- Problem Statement
- Project Objectives
- Dataset Description
- Project Structure
- Data Cleaning Pipeline
- Feature Engineering
- Imputation Strategy
- Encoding and Preprocessing
- Final Dataset Summary
- Tech Stack
- How to Run
- Results and Output
- Key Decisions and Rationale
- Limitations
- Authors
The objective of this study is to predict whether a college student will be placed or not, while simultaneously analyzing placement patterns across different academic branches. By examining factors such as CGPA, communication skills, projects completed, internship experience, and academic branch, this project develops a predictive model to estimate placement probability and identifies branches with higher placement success rates.

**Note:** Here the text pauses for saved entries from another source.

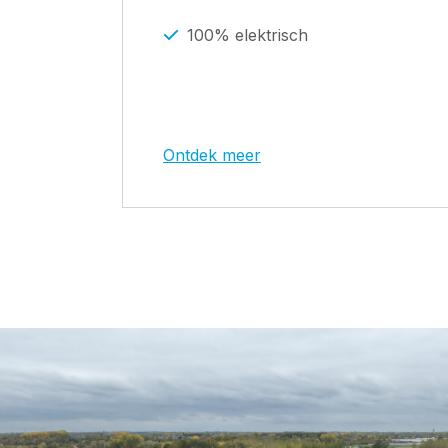
100% elektrisch
Ontdek meer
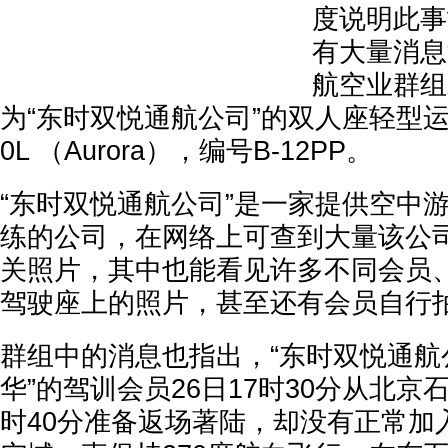
度说明此事
有大量消息
航空业群组
为“东时双悦通航公司”的双人座轻型运
0L （Aurora），编号B-12PP。
“东时双悦通航公司”是一家提供空中
练的公司，在网络上可查到大量该公
关照片，其中也能看见许多不同会员、学
驾驶座上的照片，甚至还有会员自行拍摄
群组中的消息也指出，“东时双悦通航
华”的驾训会员26日17时30分从北京
时40分准备返场著陆，却没有正常加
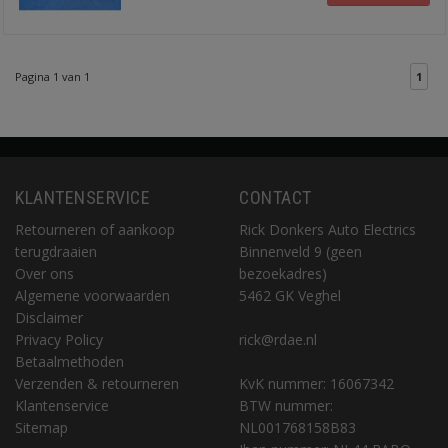
Pagina 1 van 1
1
KLANTENSERVICE
CONTACT
Retourneren of aankoop
Rick Donkers Auto Electrics
terugdraaien
Binnenveld 9 (geen
Over ons
bezoekadres)
Algemene voorwaarden
5462 GK Veghel
Disclaimer
Privacy Policy
rick@rdae.nl
Betaalmethoden
Verzenden & retourneren
KvK nummer: 16067342
Klantenservice
BTW nummer:
Sitemap
NL001768158B83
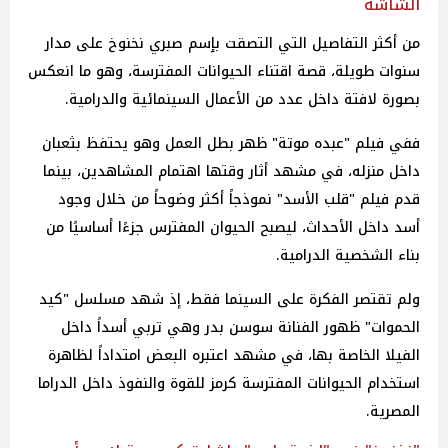
الشاشة
من أكثر التفاصيل التي التصقت بٳسم صبري نخنوخ على مدار
سنوات طويلة، قصة اقتناء الحيوانات المفترسة، وهو ما انعكس
بصورة لافتة داخل عدد من الأعمال السينمائية والدرامية.
ففي فيلم "عبده موتة" ظهر بطل العمل وهو يحتفظ بثعبان
داخل منزله، في مشهد أثار وقتها اهتمام المشاهدين، بينما
قدم فيلم "قلب الأسد" نموذجاً أكثر وضوحاً من خلال وجود
أسد داخل الأحداث، ليصبح الحيوان المفترس جزءًا أساسيًا من
بناء الشخصية الدرامية.
ولم تقتصر الفكرة على السينما فقط، إذ شهد مسلسل "كيد
الحموات" ظهور الفنانة سوسن بدر وهي تربي أسداً داخل
الفيلا الخاصة بها، في مشهد اعتبره البعض امتداداً لظاهرة
استخدام الحيوانات المفترسة كرمز للقوة والنفوذ داخل الدراما
المصرية.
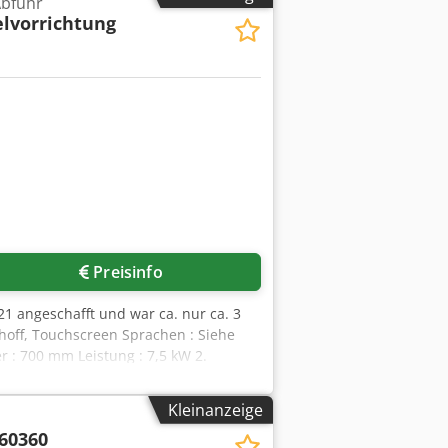
bfuhr
elvorrichtung
Preisinfo
21 angeschafft und war ca. nur ca. 3
khoff, Touchscreen Sprachen : Siehe
r : 700 mm Leistung : 7,5 kW 2.
reinheit mit Stapel-Einrichtung, links
kefx Antea Gesamtabmessungen der
Kleinanzeige
 60360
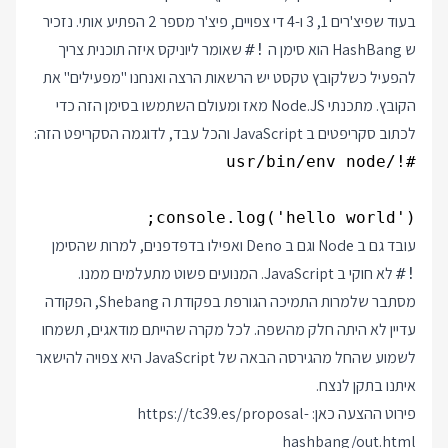
בעוד שפיצ'רים 1, 3 ו-4 די צפויים, פיצ'ר מספר 2 הפתיע אותי. נזכיר
ש HashBang הוא סימן ה
שאומר ליוניקס איזה תוכנית צריך
#!
להפעיל כשלקובץ טקסט יש הרשאות הרצה ואנחנו "מפעילים" את
הקובץ. מתכנתי Node.JS מאז ומעולם השתמשו בסימן הזה כדי
לכתוב סקריפטים ב JavaScript והכל עבד, לדוגמה הסקריפט הזה:
console.log('hello world');

עובד גם ב Node וגם ב Deno ואפילו בדפדפנים, למרות שהסימן
לא חוקי ב JavaScript. המנועים פשוט מתעלמים ממנו.
#!
מסתבר שלמרות התמיכה הגורפת בפקודת ה Shebang, הפקודה
עדיין לא היתה חלק מהשפה. לכל מקרה שהייתם מודאגים, תשמחו
לשמוע שהחל מהגירסה הבאה של JavaScript היא צפויה להישאר
איתנו בתקן לנצח.
פירוט ההצעה כאן:
https://tc39.es/proposal-
hashbang/out.html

- Predict whether a student will receive a placement offer based on academic and skill-related features.
- Analyze placement patterns across different engineering and technology branches.
- Handle severely corrupted, noisy, and inconsistently formatted real-world data through a robust cleaning and imputation pipeline.
- Produce a fully numeric, model-ready dataset for downstream classification tasks.
| Property | Details |
|---|---|
| Source File | Raw_College_student_placement_dataset.csv |
| Raw Records | 43,500 rows |
| Raw Columns | 21 columns |
| Final Records | 40,307 rows |
| Final Columns | 10 columns |
| Target Variable | Placement (1 = Placed, 0 = Not Placed) |
| Column | Description |
|---|---|
| College_ID | Unique college identifier |
| IQ | Student IQ score |
| Prev_Sem_Result | Previous semester result |
| CGPA | Cumulative Grade Point Average |
| Academic_Performance | Academic performance score (0–10) |
| Internship_Experience | Whether the student had internship experience (Yes/No) |
| Extra_Curricular_Score | Score for extracurricular activities (0–10) |
| Communication_Skills | Communication skills rating (0–10) |
| Projects_Completed | Number of projects completed |
| Placement | Target — whether student was placed |
| college_name | Name of the college |
| sem_1_result to sem_8_result | Semester-wise results |
| branch | Academic branch of the student |
| KT | Number of backlogs (KT = Keep Term) |
| Column | Type | Description |
|---|---|---|
| IQ | Float | Student IQ score, cleaned and clipped to [50, 200] |
| Academic_Performance | Float | Academic performance score (0–10) |
| Internship_Experience | Integer | Binary — 1 = Yes, 0 = No |
| Extra_Curricular_Score | Float | Extracurricular score (0–10) |
| Communication_Skills | Float | Communication rating (0–10) |
| Projects_Completed | Integer | Count of projects completed |
| branch | String / Encoded | Standardized branch name or encoded integer |
| KT | Integer | Number of backlogs |
| CGPA_Final | Float | Reconstructed or original CGPA (0–10) |
| Placement | Integer | Target variable — 1 = Placed, 0 = Not Placed |
Placement-Prediction/
│
├── Raw_College_student_placement_dataset.csv # Original raw dataset
├── cleaned_placement_data.csv # Cleaned and imputed dataset
├── scaled_placement_data.csv # Feature-scaled dataset for modelling
├── data_modified.ipynb # Data cleaning and preprocessing pipeline
├── eda.ipynb # Exploratory Data Analysis
├── placement_model.ipynb # Model training and evaluation
└── README.md # Project documentation
The raw dataset contained severely corrupted values far beyond standard missing data. Each column required a tailored cleaning strategy.
| Column | Issues Found |
|---|---|
| IQ | Scientific notation (1e309), text values ("one hundred"), salary-like values ("5k"), extreme outliers (999999999, -1e308) |
| CGPA | Text junk ("zero.zero", "ten_thousand"), separator characters ("-"), values exceeding valid range |
| sem_1 to sem_8 | Text entries ("absent", "fail/pass", "zero.zero"), values outside [0, 10] |
| Internship_Experience | Mixed case and spacing ("Yes", "y", "YES", "Ye s"), HTML-injected strings |
| Placement | Inconsistent labels ("placed", "Placde", "NO", "N", "YES", empty string) |
| branch | Abbreviations ("C.S.E", "cse"), typos ("Compter Scince"), pipe-delimited junk |
clean_cgpa(value)
- Converts value to lowercase string.
- Returns NaN for known junk tokens: "zero.zero", "ten_thousand", "?", "nan", "none", "".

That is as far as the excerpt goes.